More than a third of all accredited, bachelors degree granting colleges and universities in the U.S. now make admissions decisions about all or many applicants without regard to their ACT or SAT scores.


The long-term experience of early adopters like Bates College and others shows both the student body and the university as a whole benefit powerfully from the change. Test-optional colleges report more diversity of all kinds, including by race, first-generation college-going, geography, academic interest and learning difference. They also gain an academically stronger applicant pool, as measured by high school GPA and class rank.

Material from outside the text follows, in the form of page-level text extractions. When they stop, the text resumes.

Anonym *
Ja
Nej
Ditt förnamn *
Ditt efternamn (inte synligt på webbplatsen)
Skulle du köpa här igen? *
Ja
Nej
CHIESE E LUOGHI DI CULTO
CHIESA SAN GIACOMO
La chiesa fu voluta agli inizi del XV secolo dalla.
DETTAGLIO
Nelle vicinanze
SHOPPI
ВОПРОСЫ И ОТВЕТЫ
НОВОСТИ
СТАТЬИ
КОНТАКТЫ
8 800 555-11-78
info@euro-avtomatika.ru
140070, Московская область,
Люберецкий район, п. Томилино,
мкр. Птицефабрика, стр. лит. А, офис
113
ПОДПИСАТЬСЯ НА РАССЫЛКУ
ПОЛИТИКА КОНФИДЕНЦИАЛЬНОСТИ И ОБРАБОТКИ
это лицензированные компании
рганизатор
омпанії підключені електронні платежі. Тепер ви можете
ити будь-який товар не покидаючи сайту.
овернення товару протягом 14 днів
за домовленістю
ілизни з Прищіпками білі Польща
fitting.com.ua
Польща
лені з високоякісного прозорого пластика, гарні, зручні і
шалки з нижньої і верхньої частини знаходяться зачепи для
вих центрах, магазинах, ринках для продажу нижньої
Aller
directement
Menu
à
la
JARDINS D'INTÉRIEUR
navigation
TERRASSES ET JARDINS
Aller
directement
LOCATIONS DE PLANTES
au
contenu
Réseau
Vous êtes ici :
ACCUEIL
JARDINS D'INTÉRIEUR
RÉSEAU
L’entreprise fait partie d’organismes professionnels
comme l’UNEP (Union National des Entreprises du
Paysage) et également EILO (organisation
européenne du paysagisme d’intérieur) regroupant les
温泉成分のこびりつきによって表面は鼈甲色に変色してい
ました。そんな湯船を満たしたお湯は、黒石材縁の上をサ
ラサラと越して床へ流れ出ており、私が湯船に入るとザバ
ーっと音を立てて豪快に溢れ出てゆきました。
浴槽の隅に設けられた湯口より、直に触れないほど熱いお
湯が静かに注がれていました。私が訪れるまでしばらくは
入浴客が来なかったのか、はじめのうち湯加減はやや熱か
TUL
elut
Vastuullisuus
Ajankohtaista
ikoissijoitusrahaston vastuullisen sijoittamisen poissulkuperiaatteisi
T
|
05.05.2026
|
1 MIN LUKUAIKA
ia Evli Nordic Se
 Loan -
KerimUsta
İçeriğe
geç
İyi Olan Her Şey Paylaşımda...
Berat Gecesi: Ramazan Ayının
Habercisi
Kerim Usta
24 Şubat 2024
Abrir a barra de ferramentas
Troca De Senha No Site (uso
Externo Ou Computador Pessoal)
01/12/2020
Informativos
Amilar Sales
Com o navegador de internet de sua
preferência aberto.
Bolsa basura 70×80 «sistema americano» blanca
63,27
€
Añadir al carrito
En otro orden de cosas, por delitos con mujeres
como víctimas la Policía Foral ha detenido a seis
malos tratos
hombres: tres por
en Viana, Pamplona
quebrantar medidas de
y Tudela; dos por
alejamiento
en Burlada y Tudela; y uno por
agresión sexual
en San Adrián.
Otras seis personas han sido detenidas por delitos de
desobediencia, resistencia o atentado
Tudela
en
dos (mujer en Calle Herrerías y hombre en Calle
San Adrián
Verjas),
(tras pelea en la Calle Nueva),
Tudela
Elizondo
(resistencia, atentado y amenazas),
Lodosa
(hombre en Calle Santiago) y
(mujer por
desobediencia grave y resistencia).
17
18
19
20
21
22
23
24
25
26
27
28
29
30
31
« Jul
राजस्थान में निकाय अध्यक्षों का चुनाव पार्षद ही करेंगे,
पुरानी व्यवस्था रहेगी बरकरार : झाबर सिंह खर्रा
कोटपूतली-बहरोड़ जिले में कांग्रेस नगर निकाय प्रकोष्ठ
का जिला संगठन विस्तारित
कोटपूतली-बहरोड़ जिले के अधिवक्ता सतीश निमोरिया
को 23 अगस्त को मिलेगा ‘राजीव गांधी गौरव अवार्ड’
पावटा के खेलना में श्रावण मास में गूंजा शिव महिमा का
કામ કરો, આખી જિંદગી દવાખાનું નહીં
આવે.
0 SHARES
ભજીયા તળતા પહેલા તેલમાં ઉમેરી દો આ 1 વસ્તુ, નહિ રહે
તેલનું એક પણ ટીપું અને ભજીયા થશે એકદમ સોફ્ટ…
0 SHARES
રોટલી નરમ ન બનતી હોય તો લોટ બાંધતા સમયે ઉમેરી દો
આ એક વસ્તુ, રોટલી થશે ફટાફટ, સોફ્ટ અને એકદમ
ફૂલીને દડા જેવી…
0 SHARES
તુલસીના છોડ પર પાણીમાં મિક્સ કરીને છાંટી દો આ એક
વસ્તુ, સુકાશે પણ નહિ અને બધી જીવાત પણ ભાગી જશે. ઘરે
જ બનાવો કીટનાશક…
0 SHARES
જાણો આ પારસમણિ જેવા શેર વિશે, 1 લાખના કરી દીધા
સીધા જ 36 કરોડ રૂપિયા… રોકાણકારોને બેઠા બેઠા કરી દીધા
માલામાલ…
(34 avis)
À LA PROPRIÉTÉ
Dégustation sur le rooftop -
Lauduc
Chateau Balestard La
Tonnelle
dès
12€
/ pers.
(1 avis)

A report on test-optional admissions called “Defining Promise” looked at the records of more than 123,000 students at 33 institutions and found “no significant differences in undergraduate success rate between test-score submitters and non-submitters.”


Even the Harvard Graduate School of Education, in its “Turning the Tide” report, advocated for “redefining achievement in ways that both level the playing field for economically diverse students and reduce excessive achievement pressure.” Other highly selective schools, including Wesleyan University, Smith College and Mount Holyoke College, have adopted test-optional policies in recent years.


FairTest’s website has a guide to adopting test-optional policies as well as popular lists of test-optional schools.


As a Brown alum and a longtime advocate for test-optional and other standardized testing reforms, I would be extremely proud to see my alma mater take this step. If not now, when?


Lisa Guisbond ’80


Note: The author is an analyst for FairTest, the National Center for Fair and Open Testing in Boston.